* TASK TO COMPLETE
Please restate word for word, and with nothing added, the lines that run from the one holding "Так что туристам выдали такие рекомендации" to the end of the entries below.

* THE DATA
---

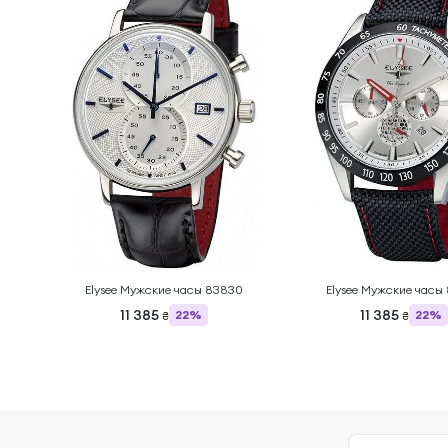
Elysee Мужские часы 83830
Elysee Мужские часы
11 385
11 385
22%
22%
₴
₴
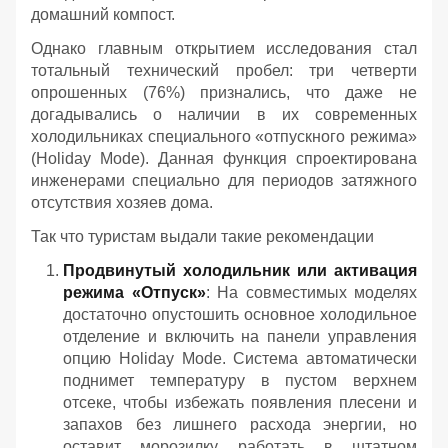
домашний компост.
Однако главным открытием исследования стал
тотальный технический пробел: три четверти
опрошенных (76%) признались, что даже не
догадывались о наличии в их современных
холодильниках специального «отпускного режима»
(Holiday Mode). Данная функция спроектирована
инженерами специально для периодов затяжного
отсутствия хозяев дома.
Так что туристам выдали такие рекомендации
Продвинутый холодильник или активация
режима «Отпуск»
: На совместимых моделях
достаточно опустошить основное холодильное
отделение и включить на панели управления
опцию Holiday Mode. Система автоматически
поднимет температуру в пустом верхнем
отсеке, чтобы избежать появления плесени и
запахов без лишнего расхода энергии, но
оставит морозилку работать в штатном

---

* FINISHED EXERCISE
Так что туристам выдали такие рекомендации
Продвинутый холодильник или активация
режима «Отпуск»
: На совместимых моделях
достаточно опустошить основное холодильное
отделение и включить на панели управления
опцию Holiday Mode. Система автоматически
поднимет температуру в пустом верхнем
отсеке, чтобы избежать появления плесени и
запахов без лишнего расхода энергии, но
оставит морозилку работать в штатном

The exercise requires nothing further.